ロリコンはやっぱり永遠にロリコンだった……のか?『改訂版 ロリコン大全集』
#雑誌 #出版 #昼間たかしの「100人にしかわからない本千冊」
1983年(時勢を鑑み、編集部で修正を
入れております)
どれだけ目を背けても、日本のオタク文化は、ロリコン(実写含む)とは切り離すことができない。オタク文化の愛好者が、近年問題になっている「児童ポルノ」と称される虐待の結果としての生産物を楽しんでいると主張したいわけではない。オタク文化が、その源流において少女愛と同居していたことだけは、紛れもない事実である。今回紹介するのは、その時代性を象徴する貴重な資料である。
多数の少女ヌードが掲載されている本書だが、そこは興味ないし、掲載したら「日刊サイゾー」もろとも通報されかねない(念のため、表紙も修正済み)。それに、単なる子どものハダカに、今のところは資料的価値を見いだせない。それよりも大切なのは、ページをめくった先にある作品群である。
少女ヌードのページが一段落した後に始まるのは、吾妻ひでおによる漫画『仁義なき黒い太陽 ロリコン篇』だ。この短編は、当時のロリコン界隈の人脈をネタにした不条理漫画である。「フリーロリコン もとFP組 緒方」が路上でロリコン本を売っているシーンから始まる物語は、「ロリコン界ではすでに神格化した存在である蛭児神建は人気美少女画家・内山亜紀と手を組み、関東統一を目指していち早くコマを進めていた」となり、「早坂えむ」に「岡田としお」「破李拳竜」とか、名前の一部を換えているのと換えていないのと、ごっちゃになりながら何もまとまらずに「第一部完」となる。まさに、本書のカオスさを象徴する作品だ。

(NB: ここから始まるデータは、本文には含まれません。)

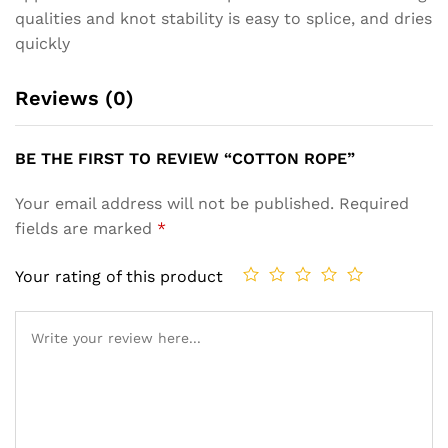
qualities and knot stability is easy to splice, and dries
quickly
Reviews (0)
BE THE FIRST TO REVIEW “COTTON ROPE”
Your email address will not be published.
Required
fields are marked
*
Your rating of this product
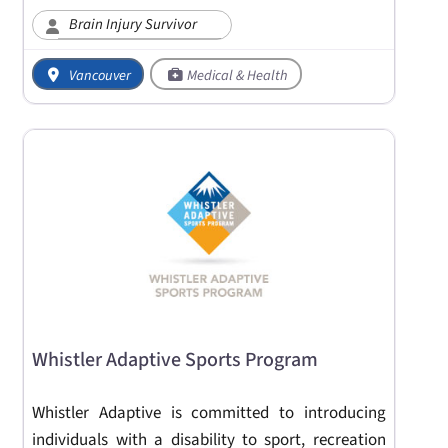
Brain Injury Survivor
Vancouver
Medical & Health
Whistler Adaptive Sports Program
Whistler Adaptive is committed to introducing
individuals with a disability to sport, recreation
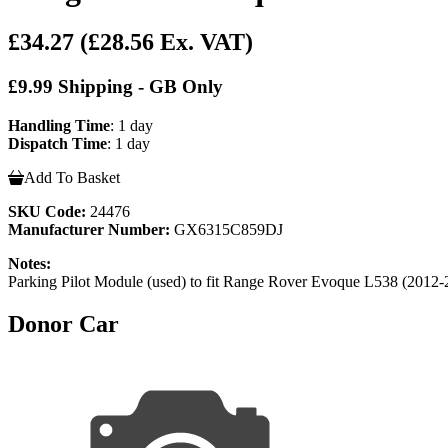
£34.27
(£28.56 Ex. VAT)
£9.99 Shipping - GB Only
Handling Time
: 1 day
Dispatch Time
: 1 day
Add To Basket
SKU Code:
24476
Manufacturer Number:
GX6315C859DJ
Notes:
Parking Pilot Module (used) to fit Range Rover Evoque L538 (20
Donor Car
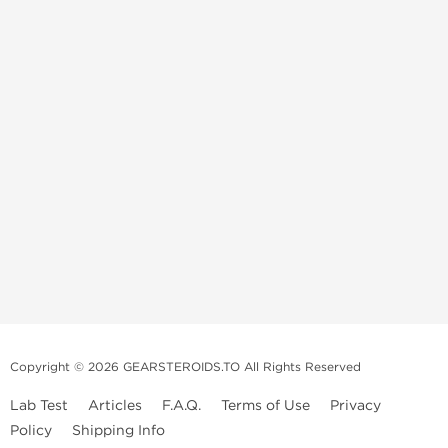
Copyright © 2026 GEARSTEROIDS.TO All Rights Reserved
Lab Test
Articles
F.A.Q.
Terms of Use
Privacy
Policy
Shipping Info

「とにかく“大全集”の看板に偽りなく、ロリコンに関するものは全部詰め込みました」と各々のページが主張し、とくに実生活では役立たない無駄な知識を、懇切丁寧に教えてくれる。「ロリコン用語の基礎知識」なんかは、まさにそう。「スクール水着」の項目では「新宿区立富久小学校のスクール水着は黄色だそうだ。おまけに赤と黄色のダンダラの帽子をかぶるんだそうで、こういうのは許せないような気がする」と書き手が主張を始め、「破瓜」の項目では「少女凌辱の儀式」と、ゆがんだ性癖を露わにしてくるではないか……。いや、こんなこと書いているヤツが、発行から30年近くたっているのにまだ逮捕されたとは聞かないから、よほどヤバイ性癖の持ち主でもやっぱり現実世界では一線引いているんじゃないかと納得してしまう。